Legibility is about how easily you can recognize, distinguish, and read individual characters in a text. This is largely determined by how the characters in a typeface are designed.
Readability is about the overall reading experience, while legibility is about recognizing characters in a typeface. If you can’t read individual characters in a font, the font is illegible, at least in that specific context.
It’s worth mentioning that a block of text can still be readable, despite having legibility issues. You don’t necessarily need to distinguish every letter in a word to understand it because your brain can fill in the blanks — unless the word in question is foreign to you. However, this is not an ideal scenario.
It’s also worth mentioning that a font can be illegible at X font size, but legible at a bigger font size. More about that later.
How readability and legibility interplay
The following is an important observation about the inverse relationship between legibility and readability, which most people don’t realize.
- A typeface can be illegible but readable at the same time.
- A typeface can be legible and unreadable at the same time.
Huh?
Well, individual characters in a font can be easy to recognize individually, but those characters might not read well in a group of letters (whole words).
A block of text can still be readable, despite having legibility issues because you don’t necessarily need to distinguish every letter in a word to understand it because your brain can fill in the blanks — unless the word in question is foreign to you.
Remember, readability is how well you can read whole words or blocks of text as a whole — legibility is about recognizing individual letters.
Font sizes play a huge role in readability and legibility.
Especially sans serif fonts, are often so plain and evenly balanced in their character design, that at small font sizes it’s hard to tell the difference between i’s and l’s, or m’s and n’s because small font sizes mean fewer pixels, which results in less detail, and therefore less distinguishability.
Doesn’t that make the font illegible? No, it makes it unreadable, at small font sizes, because if you can still read the characters individually, the font is legible from a design perspective.
However, the readability is hurt because of the lack of details on the characters, at small font sizes, make them blend in certain words.
Serif typefaces often have better readability at small font sizes than sans serifs, because the extra font character details make it easier to separate characters in whole words, and thus it doesn’t cause you to pause and squint your eyes to read words.
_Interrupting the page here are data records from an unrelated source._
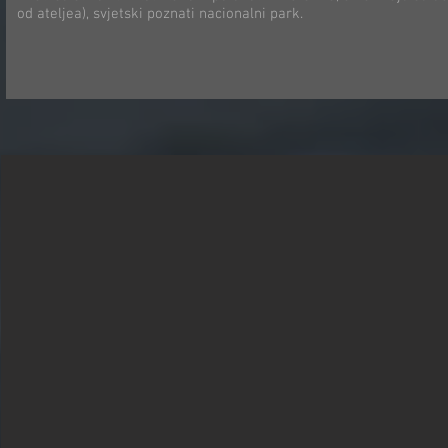
od ateljea), svjetski poznati nacionalni park.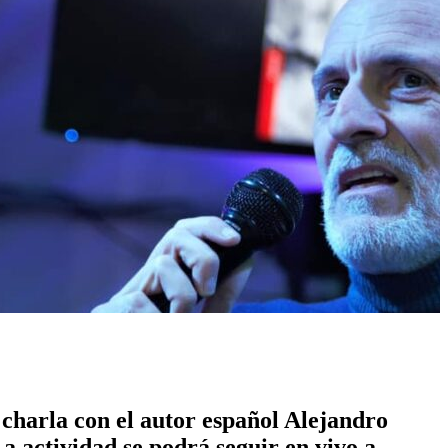
 charla con el autor español Alejandro
a actividad se podrá seguir en vivo a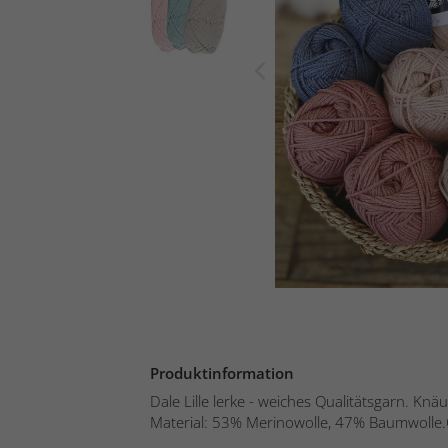
Produktinformation
Dale Lille lerke - weiches Qualitätsgarn. Knä
Material: 53% Merinowolle, 47% Baumwolle.C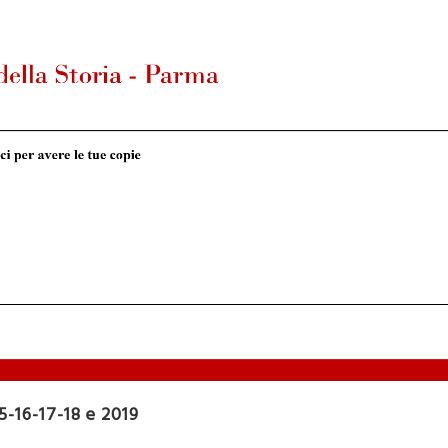
-16-17-18 e 2019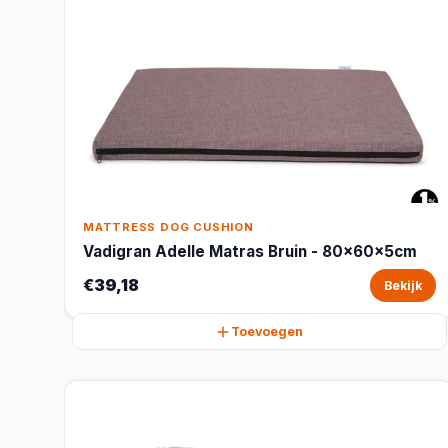
MATTRESS DOG CUSHION
Vadigran Adelle Matras Bruin - 80x60x5cm
€39,18
Bekijk
Toevoegen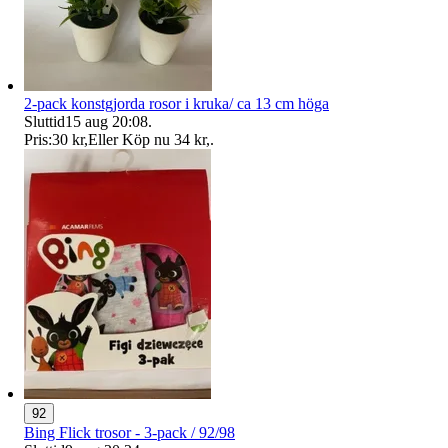
2-pack konstgjorda rosor i kruka/ ca 13 cm höga
Sluttid
15 aug 20:08
.
Pris:
30 kr
,
Eller Köp nu
34 kr
,
.
92
Bing Flick trosor - 3-pack / 92/98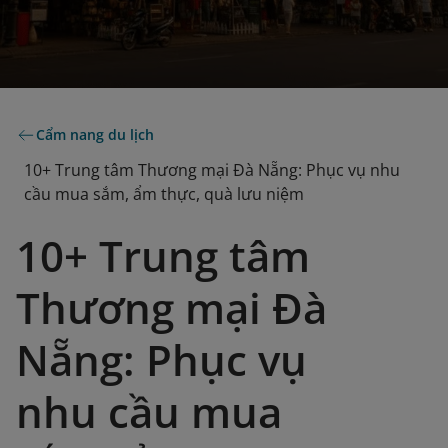
Cẩm nang du lịch
10+ Trung tâm Thương mại Đà Nẵng: Phục vụ nhu
cầu mua sắm, ẩm thực, quà lưu niệm
10+ Trung tâm
Thương mại Đà
Nẵng: Phục vụ
nhu cầu mua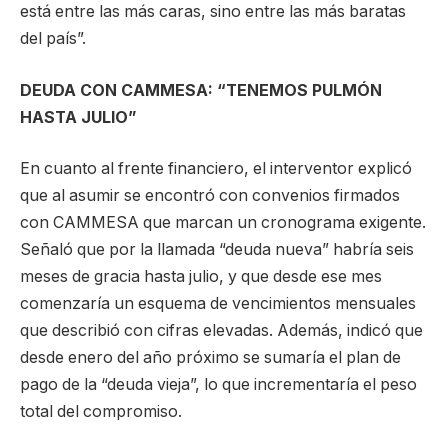
está entre las más caras, sino entre las más baratas
del país”.
DEUDA CON CAMMESA: “TENEMOS PULMÓN
HASTA JULIO”
En cuanto al frente financiero, el interventor explicó
que al asumir se encontró con convenios firmados
con CAMMESA que marcan un cronograma exigente.
Señaló que por la llamada “deuda nueva” habría seis
meses de gracia hasta julio, y que desde ese mes
comenzaría un esquema de vencimientos mensuales
que describió con cifras elevadas. Además, indicó que
desde enero del año próximo se sumaría el plan de
pago de la “deuda vieja”, lo que incrementaría el peso
total del compromiso.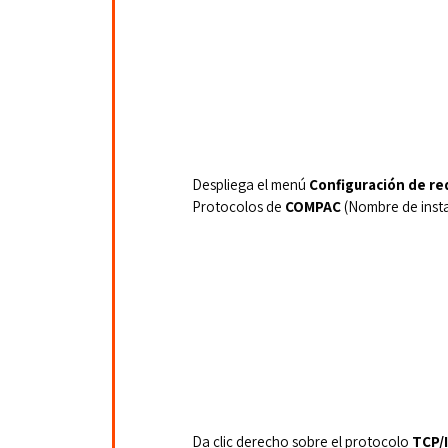
Despliega el menú 
Configuración de re
Protocolos de 
COMPAC
 (Nombre de insta
Da clic derecho sobre el protocolo 
TCP/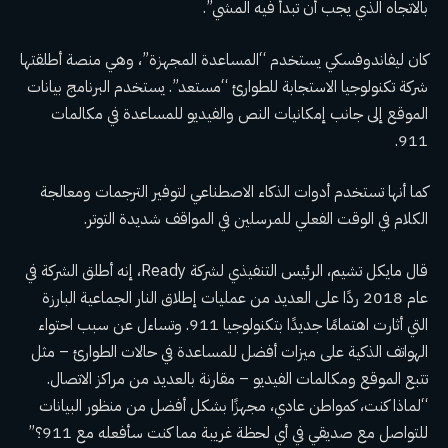
بالاتجاه الذي يجب أن تبدأ فيه المشي”.
كان ليفاندوفسكي يستخدم “المساعدة المجهزة”، وهي منصة أطلقتها
شركة تكنولوجيا الاستجابة للطوارئ “مستعد”. يستخدم البرنامج بيانات
الموقع إلى جانب إمكانيات النص والفيديو للمساعدة في مكالمات
911.
كما أنها تستخدم أدوات الذكاء الاصطناعي لتوفير الترجمات ومعالجة
الكلام في الوقت الفعلي للمرسلين في المواقف شديدة التوتر.
قال مايكل تشيم، الرئيس التنفيذي لشركة Ready، إنه أطلق الشركة في
عام 2018 ردًا على العديد من عمليات إطلاق النار الجماعية البارزة
التي أثارت اهتمامًا جديدًا بتكنولوجيا 911. وتساءل عن سبب احتواء
الهواتف الذكية على ميزات أفضل للمساعدة في حالات الطوارئ – مثل
تتبع الموقع ومكالمات الفيديو – مقارنة بالعديد من مراكز الاتصال.
“لماذا كنت، كمواطن عادي، مجهزًا بشكل أفضل من منظور البيانات
للتواصل مع صديقي في أي لحظة غريبة مما كنت سأفعله مع 911؟”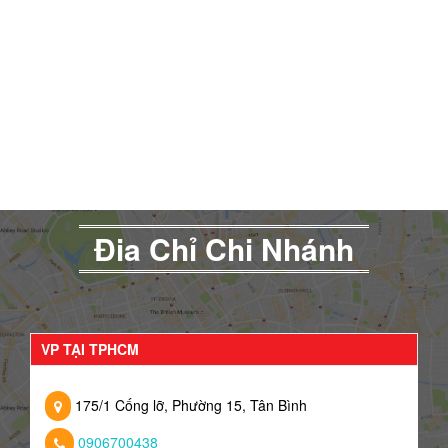
Đia Chỉ Chi Nhánh
VP TẠI TPHCM
175/1 Cống lỡ, Phường 15, Tân Bình
0906700438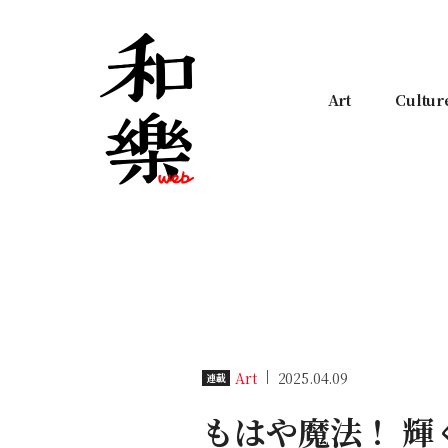
Art
Cultur
Art
2025.04.09
連載
もはや魔法！ 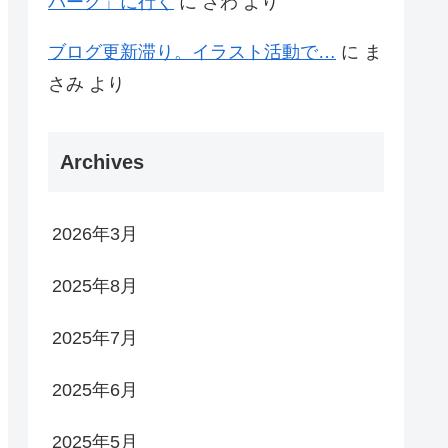
パーク」に行く
に
さわ
より
ブログ更新滞り。イラスト活動で…
に
ま
さみ
より
Archives
2026年3月
2025年8月
2025年7月
2025年6月
2025年5月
Conversely, at bigger font sizes, sans serifs often have better readability than serif — at least when it comes to reading speed.
How so? Because at bigger font sizes you have more pixels to work with, which adds enough details on sans serifs to avoid certain characters blending — but not so much detail that it slows down reading speed.
The more pixels/details on characters the more time it takes for the brain to process information.
Because serif typefaces have extra decorations on their letters (more detail usually means more pixels) there’s more information for the brain to process, which can slow down reading speed.
In other words, the same typeface can:
- Increase reading speed and readability at bigger font sizes — compared to other typefaces
- Slow down reading speed and hurt readability at small font sizes — compared to other typefaces.
Pick fonts that are designed for the web
Since responsive web design will make your text smaller or bigger depending on the screen size, you should pick a font that has both great readability and legibility, at all screen sizes.
With many older fonts, that were not originally designed for the web, you’ll often experience some type of legibility or readability issue, especially at small font sizes. A classic example is Helvetica.
Helvetica is borderline illegible below 12pt (16px), and almost unreadable as a whole, because characters in certain words, such as the l’s and i’s in “milliliter” look so similar to each other that you have to pause, squint, and work hard to comprehend them:
Since there’s no such thing as a perfect typeface, you’re always making some type of trade-off. However, professional typeface designers of modern times are aware of the challenges of web typography and have this in mind when they design web fonts today.